Tuesday, July 2, 2019

American Spy


For the time being, I'm taking a break from fiction reading, mainly because I have a lot of film books to read for the summer film talks series I host Monday afternoons in Bryant Park in Manhattan.  But I did want to mention the last novel I read, a few weeks ago, because it's one I enjoyed and that has stayed with me -- Lauren Wilkinson's American Spy




Written in the first person, American Spy is about Marie Mitchell, a black woman from New York City who during the 1980s works for the FBI.  Needless to say, she stands out in the bureau, both as a woman working in that old boy's club and as an African-American.  Wilkinson makes it entirely clear and plausible, though, why Marie has chosen this career: her father was a New York City police officer, and most influential was her older sister, a compelling figure with whom she had a complex relationship.  Since childhood, Marie's sister was somewhat obsessed with the idea of becoming a spy, and as an adult, she wound up joining the CIA. Her sister's example is one Marie followed in her choice of profession, and her sister, who died in a mysterious accident, is never far from her thoughts.  By 1986, after several years working for the FBI, Marie finds that her career is floundering, so when she gets an offer from the CIA to join them temporarily to help them with a particular mission they say she is suited for, she takes it.  But what specific job would the CIA need a young, black woman for? The answer: to get close to and help them discredit the president of the African country Burkina Faso. This is the real-life figure Thomas Sankara, a revolutionary leader of the time, who is sometimes called "Africa's Che Guevera".

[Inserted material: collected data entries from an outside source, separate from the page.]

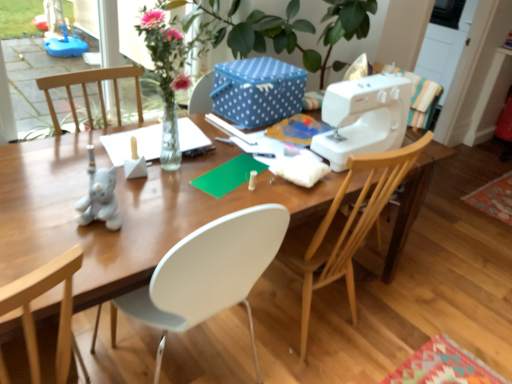 What is the approximate width of white plastic sewing machine at right?

white plastic sewing machine at right is 6.68 inches in width.

The height and width of the screenshot is (384, 512). Describe the element at coordinates (362, 117) in the screenshot. I see `white plastic sewing machine at right` at that location.

This screenshot has width=512, height=384. I want to click on white plastic sewing machine at right, so click(x=362, y=117).

Could you tell me if white plastic sewing machine at right is facing blue dotted fabric box at upper center?

No, white plastic sewing machine at right is not aimed at blue dotted fabric box at upper center.

Is blue dotted fabric box at upper center located within white plastic sewing machine at right?

Definitely not — blue dotted fabric box at upper center is not inside white plastic sewing machine at right.

Is white plastic sewing machine at right not close to blue dotted fabric box at upper center?

No, white plastic sewing machine at right is not far away from blue dotted fabric box at upper center.

From the image's perspective, is wooden desk at center positioned above or below white plastic sewing machine at right?

wooden desk at center is below white plastic sewing machine at right.

Identify the location of desk below the white plastic sewing machine at right (from the image's perspective). The height and width of the screenshot is (384, 512). (121, 212).

Considering the relative sizes of wooden desk at center and white plastic sewing machine at right in the image provided, is wooden desk at center bigger than white plastic sewing machine at right?

Correct, wooden desk at center is larger in size than white plastic sewing machine at right.

Can you tell me how much white plastic sewing machine at right and wooden chair at right differ in facing direction?

They differ by 178 degrees in their facing directions.

Is white plastic sewing machine at right positioned beyond the bounds of wooden chair at right?

Actually, white plastic sewing machine at right is at least partially inside wooden chair at right.

Between white plastic sewing machine at right and wooden chair at right, which one is positioned behind?

white plastic sewing machine at right.

From a real-world perspective, between white plastic sewing machine at right and wooden chair at right, who is vertically higher?

white plastic sewing machine at right, from a real-world perspective.

From the picture: Is wooden desk at center wider or thinner than wooden chair at right?

wooden desk at center is wider than wooden chair at right.

Is point (391, 240) more distant than point (428, 141)?

That is True.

In 1983, at the age of 33, Thomas Sankara took power after a popularly-supported coup d'etat in the former French colony of Upper Volta.  Sankara renamed the country Burkina Faso, which means "Land of Incorruptible People".  A Marxist and Pan-Africanist, he immediately set about introducing literacy and vaccination programs and pushing hard for equality for women in the country.  He resisted foreign aid, sought debt reduction from the International Monetary Fund and World Bank, and nationalized much of Burkina Faso's land and natural resources.  He was an energetic and very charismatic figure, popular in many parts of Africa, and naturally, considering his policies and rhetoric, he was not exactly regarded as a friend by the United States.  Again, this is 1986, during the Cold War and the Ronald Reagan presidency.  (It's also true that the former colonial ruling country, France, didn't take to Sankara either, but American Spy focuses on the American efforts to undermine him).  What became of his presidency is shown in the book, and of course, if you don't know what happened going into the book, you can always look it up before you reach the book's end to find out.  This is one of those novels where fact and fiction are blended and you know that part of the story has to end in a certain way, but Lauren Wilkinson's skills are such that the more you know about the historical record, the more you experience suspense while feeling a sense of deep melancholy.  At least, I did.  

American Spy is a number of things, and it succeeds on each level. It's a first-person character study and a political novel. It's a love story. It's a story about memory and history and the passing down of historical truth (Marie is telling her story, in 1992, to her two young sons).  It deals with race and gender both in the United States and Africa, and as the title indicates, it does all this while telling an espionage tale.  Lauren Wilkinson's novel is that rarest of things, a spy novel with a black protagonist.  There are precious few, and aside from Sam Greenlee's 1969 book, The Spook Who Sat By the Door, none spring to my mind.  It's remarkable though that so few have been written.  Perhaps this is because spycraft in the United States (and in European countries as well?) is so predominantly the province of whites?  In any event, the phenomenon of black identity and double consciousness, an idea explored by so many writers going back to W.E.B Du Bois, is one that melds perfectly with the spy novel. What does it mean to be an American, a black American, a woman who is a black American, a woman who is a black American who takes a job to bring down an African leader devoted to building a black nation that can be free of western imperialist control?  What face do you present to your parents, your teachers, your friends, your professional associates, your children, and, finally, yourself?

American Spy is a rich book and a lovely, propulsive read.  No wonder it's sticking with me.